I'm mostly using the papers

to extend @amoeba's comment into an answer here:

Let's start with the PLS X

$\mathbf X = \mathbf T \mathbf P' + \mathbf E$ and $\mathbf T = \mathbf X \mathbf W'$

and the Y matrices

$\mathbf Y = \mathbf U \mathbf Q' + \mathbf F$

(outer relations)
(take care to construct the weights $\mathbf W'$ and $\mathbf Q'$ so they refer directly to $\mathbf X$ and $\mathbf Y$, not to deflated matrices!)

Regression can then take place on the X and Y scores: $\hat u = t b$ (inner relation), thus

$\mathbf Y = \mathbf T \mathbf B \mathbf Q' + \mathbf E$

$\mathbf{\hat Y} = \mathbf X \mathbf W' \mathbf B \mathbf Q'$

Now, the last three matrices ($\mathbf W' \mathbf B \mathbf Q'$) are all part of the PLS model parameters.

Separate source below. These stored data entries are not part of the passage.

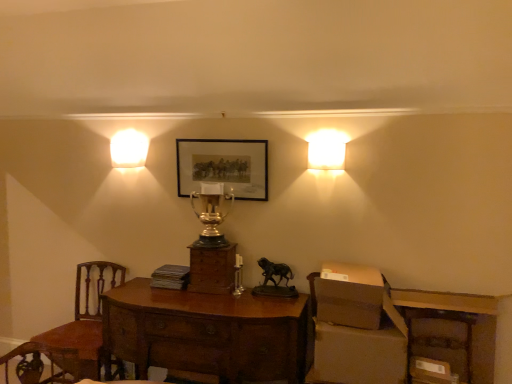 Question: Is brown cardboard box at lower right, placed as the 2th cardboard box when sorted from bottom to top, turned away from matte black picture frame at center?

Choices:
 (A) yes
 (B) no

Answer: (B)

Question: From the image's perspective, is brown cardboard box at lower right, which is the second cardboard box in top-to-bottom order, below matte black picture frame at center?

Choices:
 (A) no
 (B) yes

Answer: (B)

Question: From a real-world perspective, does brown cardboard box at lower right, which is the second cardboard box in top-to-bottom order, stand above matte black picture frame at center?

Choices:
 (A) no
 (B) yes

Answer: (A)

Question: From the image's perspective, is brown cardboard box at lower right, which is the second cardboard box in top-to-bottom order, over matte black picture frame at center?

Choices:
 (A) yes
 (B) no

Answer: (B)

Question: Is brown cardboard box at lower right, placed as the 2th cardboard box when sorted from bottom to top, not close to matte black picture frame at center?

Choices:
 (A) no
 (B) yes

Answer: (B)

Question: Does brown cardboard box at lower right, which is the second cardboard box in top-to-bottom order, have a lesser height compared to matte black picture frame at center?

Choices:
 (A) no
 (B) yes

Answer: (B)

Question: Considering the relative positions of matte white square at upper right, marked as the 1th lamp in a right-to-left arrangement, and brown cardboard box at right, the 1th cardboard box when ordered from top to bottom, in the image provided, is matte white square at upper right, marked as the 1th lamp in a right-to-left arrangement, to the right of brown cardboard box at right, the 1th cardboard box when ordered from top to bottom, from the viewer's perspective?

Choices:
 (A) yes
 (B) no

Answer: (B)

Question: Does matte white square at upper right, the second lamp viewed from the left, have a smaller size compared to brown cardboard box at right, which is counted as the third cardboard box, starting from the bottom?

Choices:
 (A) yes
 (B) no

Answer: (A)

Question: Can you confirm if matte white square at upper right, marked as the 1th lamp in a right-to-left arrangement, is thinner than brown cardboard box at right, the 1th cardboard box when ordered from top to bottom?

Choices:
 (A) yes
 (B) no

Answer: (A)

Question: Would you consider matte white square at upper right, the second lamp viewed from the left, to be distant from brown cardboard box at right, which is counted as the third cardboard box, starting from the bottom?

Choices:
 (A) yes
 (B) no

Answer: (B)

Question: From the image's perspective, is matte white square at upper right, marked as the 1th lamp in a right-to-left arrangement, below brown cardboard box at right, which is counted as the third cardboard box, starting from the bottom?

Choices:
 (A) no
 (B) yes

Answer: (A)

Question: Is matte white square at upper right, marked as the 1th lamp in a right-to-left arrangement, beside brown cardboard box at right, which is counted as the third cardboard box, starting from the bottom?

Choices:
 (A) yes
 (B) no

Answer: (B)

Question: From the image's perspective, is brown cardboard box at right, which is counted as the third cardboard box, starting from the bottom, located beneath matte gold trophy at upper center, placed as the 2th lamp when sorted from front to back?

Choices:
 (A) no
 (B) yes

Answer: (B) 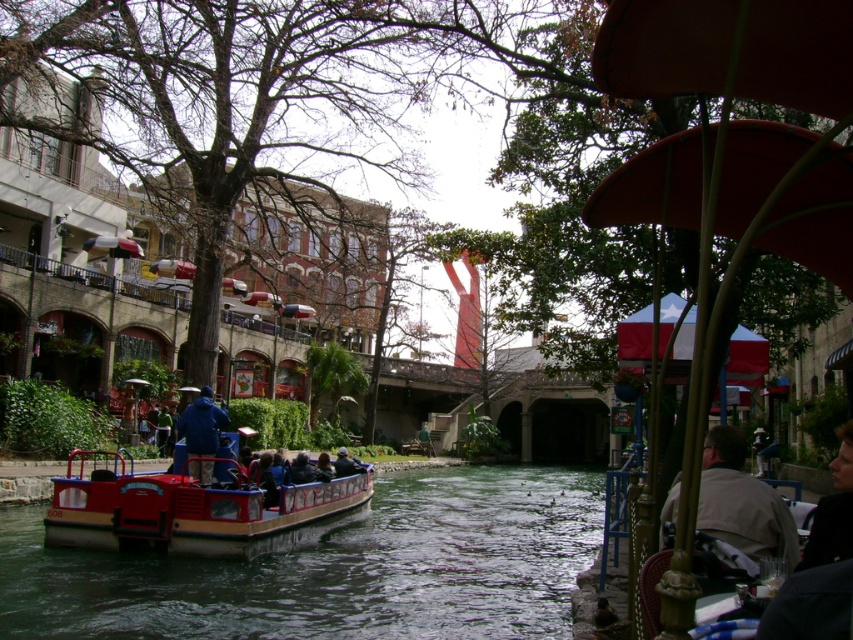 You are standing on the boat and want to hand a brochure to both the person wearing the light brown leather jacket at lower right and the person wearing the blue fabric jacket at center. Which jacket wearer should you hand the brochure to first to follow the shortest path?

You should hand the brochure to the light brown leather jacket at lower right first because it is closer to the viewer than the blue fabric jacket at center.

You are a photographer planning to take a photo of the smooth dark water at center and the dark blue jacket at center. Based on their positions, which object should you focus on first to ensure both are in the frame?

Since the smooth dark water at center might be wider than dark blue jacket at center, you should focus on the smooth dark water at center first to ensure it fits within the frame before adjusting for the smaller dark blue jacket at center. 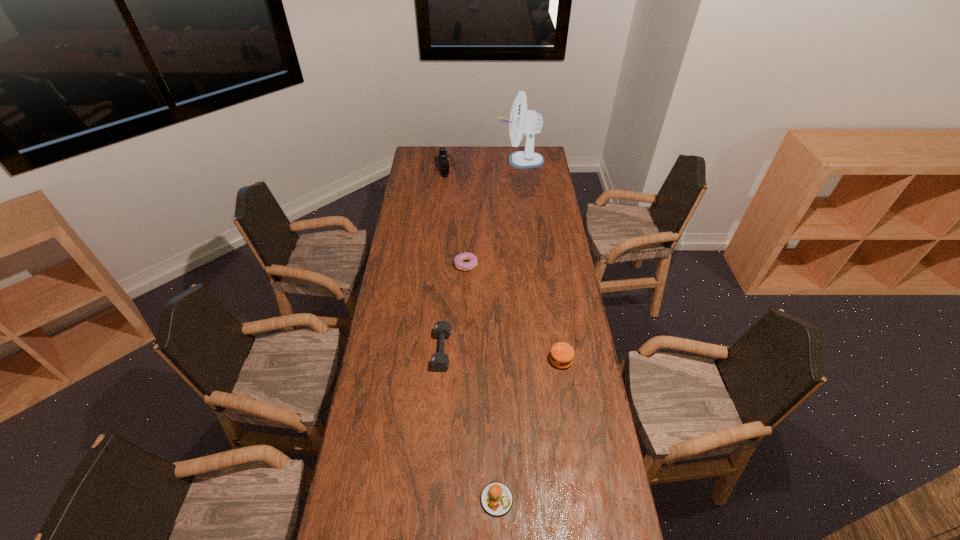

We can therefore introduce one matrix $\mathbf B' = \mathbf W' \mathbf B \mathbf Q'$ which gives PLS coefficients in analogy to the usual MLR coefficients and write
$\mathbf{\hat Y} = \mathbf X \mathbf B'$
which is the usual form of a linear regression model.

Your prediction can either use these "shortcut" coefficients, or the 3 steps of calculating

  1. X scores $\mathbf{\hat T} = \mathbf X \mathbf W'$, then
  2. Y scores $\mathbf{\hat U} = \mathbf{\hat T} \mathbf B$, and finally
  3. $\mathbf{\hat Y} = \mathbf{\hat U} \mathbf Q'$

update: this procedure modeling both $\mathbf X$ and $\mathbf Y$ with latent variables and scores is known as PLS2. In contrast, PLS1 models only one dependent variable $\mathbf y$ (or $\mathbf Y^{(n \times 1)}$ at a time so that no Y-scores are obtained. Multiple dependent variates can be modeled by separate PLS1 models -- one per variate.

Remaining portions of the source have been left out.